Lewis is now 32 and one of the most active organisers in the anti-vaxx scene of Merseyside. He jokes that he is a “cosmic Scouser” — a Liverpudlian with an aptitude for researching arcane secret societies — and runs an activist group called Merseyside Resistance. They meet up once a week to hand out The Light, an anti-vaxx newspaper outside the local Hilton. (We wrote about how far-right figures have been published in The Light, and how its official social media channels have promoted Patriotic Alternative, the white nationalist organisation).

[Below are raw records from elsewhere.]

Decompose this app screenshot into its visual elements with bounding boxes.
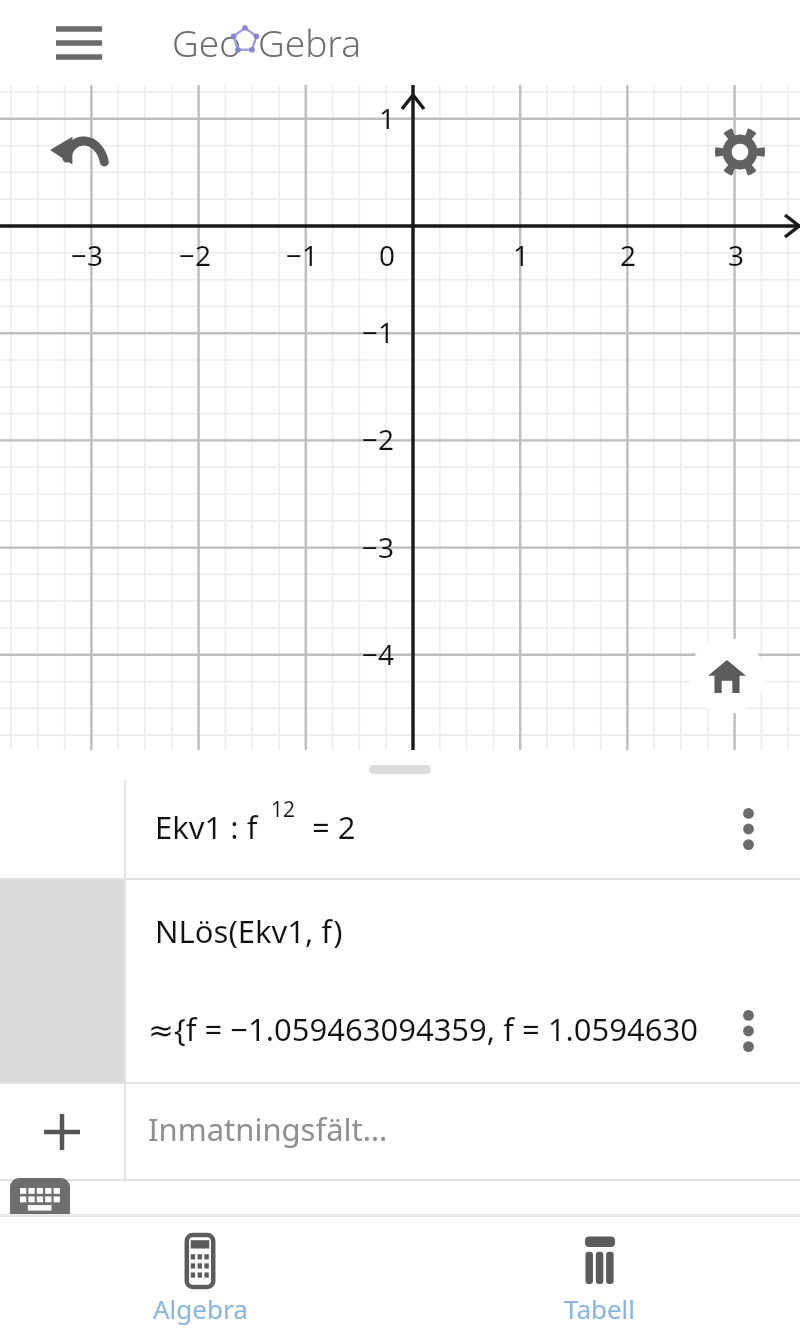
staticText: 1 — [379, 99, 396, 137]
button[interactable]: Add input — [0, 1084, 124, 1179]
staticText: = 2 — [312, 806, 356, 848]
staticText: Tabell — [564, 1291, 636, 1326]
button[interactable]: More options — [725, 800, 771, 858]
staticText: Ekv1 : f — [155, 806, 258, 848]
button[interactable]: Menu — [48, 12, 110, 74]
staticText: 1 — [513, 236, 530, 274]
button[interactable]: More options — [725, 1002, 771, 1060]
staticText: ≈{f = −1.059463094359, f = 1.0594630 — [148, 1008, 698, 1050]
staticText: −3 — [71, 236, 104, 274]
staticText: −2 — [362, 420, 395, 458]
staticText: 2 — [620, 236, 637, 274]
button[interactable]: Add input — [0, 1084, 800, 1179]
staticText: −2 — [179, 236, 212, 274]
button[interactable]: Tabell — [400, 1217, 800, 1339]
staticText: 0 — [379, 236, 396, 274]
staticText: NLös(Ekv1, f) — [155, 910, 343, 952]
staticText: Geo — [172, 17, 242, 67]
staticText: 12 — [271, 795, 296, 824]
staticText: Algebra — [153, 1291, 248, 1326]
staticText: Inmatningsfält… — [148, 1108, 388, 1150]
staticText: −1 — [286, 236, 319, 274]
button[interactable]: Algebra — [0, 1217, 400, 1339]
staticText: 3 — [728, 236, 745, 274]
staticText: −1 — [362, 313, 395, 351]
button[interactable]: NLös(Ekv1, f) — [0, 880, 800, 1082]
staticText: −4 — [362, 635, 395, 673]
button[interactable]: Ekv1 : f — [0, 780, 800, 878]
button[interactable]: Home — [689, 638, 765, 714]
staticText: −3 — [362, 528, 395, 566]
button[interactable]: Settings — [709, 121, 771, 183]
staticText: Gebra — [258, 17, 362, 67]
button[interactable]: Keyboard — [10, 1178, 70, 1224]
button[interactable]: Undo — [47, 119, 109, 181]
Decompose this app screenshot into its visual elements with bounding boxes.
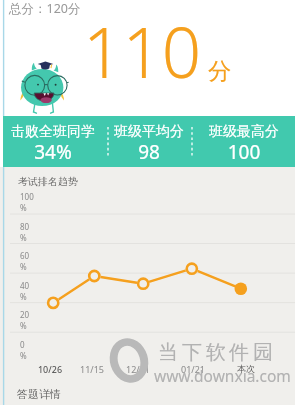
button[interactable]: 答题详情: [17, 387, 61, 401]
other: Mascot: [16, 56, 68, 116]
staticText: 12/11: [113, 363, 163, 375]
staticText: 10/26: [25, 363, 75, 375]
staticText: 总分：120分: [9, 0, 81, 17]
staticText: 11/15: [67, 363, 117, 375]
staticText: %: [20, 320, 27, 331]
staticText: %: [20, 291, 27, 302]
staticText: 98: [101, 139, 197, 165]
staticText: 考试排名趋势: [18, 175, 78, 188]
staticText: 20: [20, 309, 30, 320]
staticText: 击败全班同学: [5, 123, 101, 141]
staticText: 100: [20, 191, 34, 202]
staticText: 40: [20, 280, 30, 291]
staticText: %: [20, 232, 27, 243]
staticText: 60: [20, 250, 30, 261]
staticText: 01/21: [168, 363, 218, 375]
button[interactable]: 班级最高分: [196, 116, 292, 167]
staticText: 园: [253, 340, 273, 365]
staticText: 班级最高分: [196, 123, 292, 141]
staticText: 软: [206, 340, 226, 365]
button[interactable]: 击败全班同学: [5, 116, 101, 167]
staticText: 100: [196, 139, 292, 165]
staticText: 下: [182, 340, 202, 365]
staticText: 分: [208, 57, 231, 86]
staticText: 本次: [221, 363, 271, 374]
staticText: %: [20, 261, 27, 272]
staticText: 34%: [5, 139, 101, 165]
staticText: %: [20, 350, 27, 361]
staticText: 件: [229, 340, 249, 365]
staticText: 110: [83, 4, 202, 98]
staticText: 80: [20, 221, 30, 232]
staticText: 班级平均分: [101, 123, 197, 141]
staticText: 当: [158, 340, 178, 365]
staticText: %: [20, 202, 27, 213]
button[interactable]: 班级平均分: [101, 116, 197, 167]
staticText: 0: [20, 339, 25, 350]
staticText: www.downxia.com: [154, 365, 291, 386]
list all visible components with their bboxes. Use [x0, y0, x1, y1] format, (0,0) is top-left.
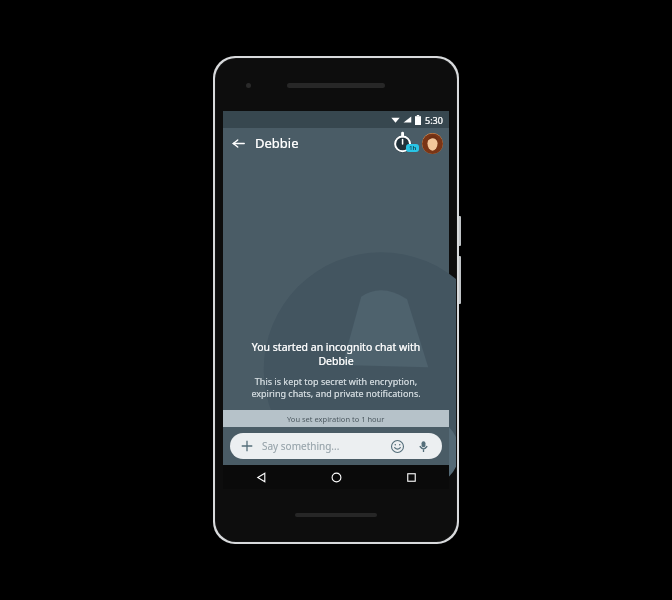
- staticText: Say something...: [262, 439, 340, 453]
- staticText: You started an incognito chat with Debbi…: [237, 340, 435, 368]
- button[interactable]: Profile photo of Debbie: [422, 133, 443, 154]
- button[interactable]: Home: [299, 465, 374, 489]
- button[interactable]: Add attachment: [238, 437, 256, 455]
- button[interactable]: You set expiration to 1 hour: [223, 410, 449, 427]
- button[interactable]: Voice message: [413, 436, 433, 456]
- staticText: This is kept top secret with encryption,…: [237, 375, 435, 400]
- staticText: Debbie: [255, 134, 299, 152]
- button[interactable]: Back: [223, 465, 299, 489]
- staticText: 1h: [409, 144, 417, 152]
- staticText: You set expiration to 1 hour: [287, 414, 385, 424]
- staticText: 5:30: [425, 114, 443, 126]
- button[interactable]: Message expiration: [394, 132, 420, 154]
- button[interactable]: Add attachment: [230, 433, 442, 459]
- button[interactable]: Insert emoji: [387, 436, 407, 456]
- button[interactable]: Back: [223, 128, 253, 158]
- button[interactable]: Recent apps: [374, 465, 449, 489]
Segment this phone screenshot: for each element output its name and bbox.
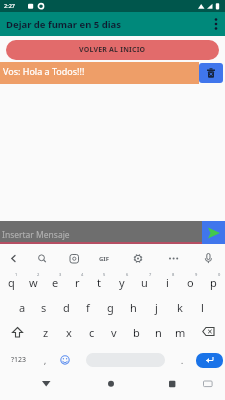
button[interactable]: z [34, 320, 57, 345]
staticText: VOLVER AL INICIO [79, 45, 146, 55]
button[interactable]: t [88, 270, 110, 295]
button[interactable]: , [38, 347, 52, 373]
button[interactable] [196, 353, 223, 368]
staticText: GIF [99, 255, 109, 263]
staticText: t [97, 275, 101, 290]
staticText: u [141, 275, 148, 290]
button[interactable]: r [66, 270, 88, 295]
staticText: , [44, 355, 47, 366]
button[interactable] [202, 221, 225, 244]
button[interactable]: w [22, 270, 44, 295]
staticText: 2 [37, 272, 40, 277]
staticText: 4 [81, 272, 84, 277]
staticText: 6 [126, 272, 129, 277]
staticText: i [166, 275, 169, 290]
staticText: ?123 [11, 355, 27, 365]
button[interactable] [0, 320, 34, 345]
staticText: y [119, 275, 125, 290]
staticText: n [155, 325, 162, 340]
button[interactable]: x [57, 320, 80, 345]
button[interactable]: . [169, 347, 195, 373]
button[interactable]: q [0, 270, 22, 295]
staticText: Dejar de fumar en 5 dias [6, 18, 122, 31]
staticText: Insertar Mensaje [2, 229, 70, 241]
staticText: e [52, 275, 59, 290]
button[interactable]: VOLVER AL INICIO [6, 40, 219, 60]
staticText: m [175, 325, 186, 340]
staticText: j [155, 300, 158, 315]
button[interactable]: p [202, 270, 225, 295]
staticText: w [29, 275, 38, 290]
staticText: x [66, 325, 72, 340]
button[interactable]: GIF [0, 244, 225, 270]
staticText: d [63, 300, 70, 315]
staticText: p [210, 275, 217, 290]
button[interactable]: o [179, 270, 202, 295]
button[interactable] [150, 373, 225, 400]
button[interactable] [52, 347, 78, 373]
button[interactable]: d [55, 295, 77, 320]
button[interactable]: i [156, 270, 179, 295]
button[interactable]: j [145, 295, 168, 320]
button[interactable]: y [110, 270, 133, 295]
button[interactable]: g [99, 295, 122, 320]
button[interactable]: Insertar Mensaje [0, 221, 202, 244]
button[interactable]: f [77, 295, 99, 320]
button[interactable] [201, 12, 225, 36]
staticText: g [107, 300, 114, 315]
button[interactable]: a [11, 295, 33, 320]
staticText: f [86, 300, 90, 315]
button[interactable]: l [191, 295, 214, 320]
button[interactable]: m [169, 320, 191, 345]
staticText: l [201, 300, 204, 315]
staticText: o [187, 275, 194, 290]
button[interactable]: v [103, 320, 125, 345]
staticText: v [111, 325, 117, 340]
staticText: 3 [59, 272, 62, 277]
button[interactable]: e [44, 270, 66, 295]
button[interactable]: c [80, 320, 103, 345]
staticText: 5 [103, 272, 106, 277]
button[interactable]: s [33, 295, 55, 320]
staticText: z [43, 325, 49, 340]
button[interactable]: k [168, 295, 191, 320]
staticText: 1 [15, 272, 18, 277]
staticText: h [130, 300, 137, 315]
button[interactable]: h [122, 295, 145, 320]
staticText: Vos: Hola a Todos!!! [3, 65, 85, 77]
button[interactable] [75, 373, 150, 400]
staticText: 0 [218, 272, 221, 277]
button[interactable] [0, 373, 75, 400]
staticText: s [41, 300, 47, 315]
button[interactable] [199, 63, 223, 83]
button[interactable]: n [147, 320, 169, 345]
staticText: b [133, 325, 140, 340]
button[interactable]: u [133, 270, 156, 295]
button[interactable]: ?123 [0, 347, 38, 373]
staticText: q [8, 275, 15, 290]
staticText: . [181, 355, 184, 366]
staticText: r [75, 275, 80, 290]
staticText: k [177, 300, 183, 315]
staticText: 9 [195, 272, 198, 277]
staticText: 8 [172, 272, 175, 277]
button[interactable] [86, 353, 165, 367]
button[interactable] [191, 320, 225, 345]
staticText: 7 [149, 272, 152, 277]
staticText: a [19, 300, 26, 315]
button[interactable]: b [125, 320, 147, 345]
staticText: 2:27 [4, 2, 15, 9]
staticText: c [89, 325, 95, 340]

Sometimes Merseyside Resistance organises social meet-ups, where they hang out in the pub or each other’s homes. But the 400 members of Lewis’s group spend most of their time sharing Covid conspiracy theories on Telegram, a social media messaging app. Is the disease real? Are vaccines poisonous? Are lockdowns a tool of oppression? They also share non-Covid conspiracy theories, which all boil down to the idea that a small group of omnipotent people are in control of everything. Some of the funner ones claim the Pope is actually the Antichrist, that an alien invention called Tachyon Chambers can cure disease, and that Donald Trump and Princess Diana had a secret daughter called Sarah who lives in New Zealand and will one day be Queen. But there are also a lot of antisemitic conspiracy theories about Jewish families running global affairs and releasing Covid or enforcing punitive lockdown measures on unsuspecting gentiles.
I got interested in Liverpool’s anti-vaxx movement while writing an article about activists harassing head teachers over Covid jabs last year. I saw that Lewis and his followers opposed this tactic and rankled at being associated with the more extreme organisers. He kindly agreed to meet up with me to discuss his activism.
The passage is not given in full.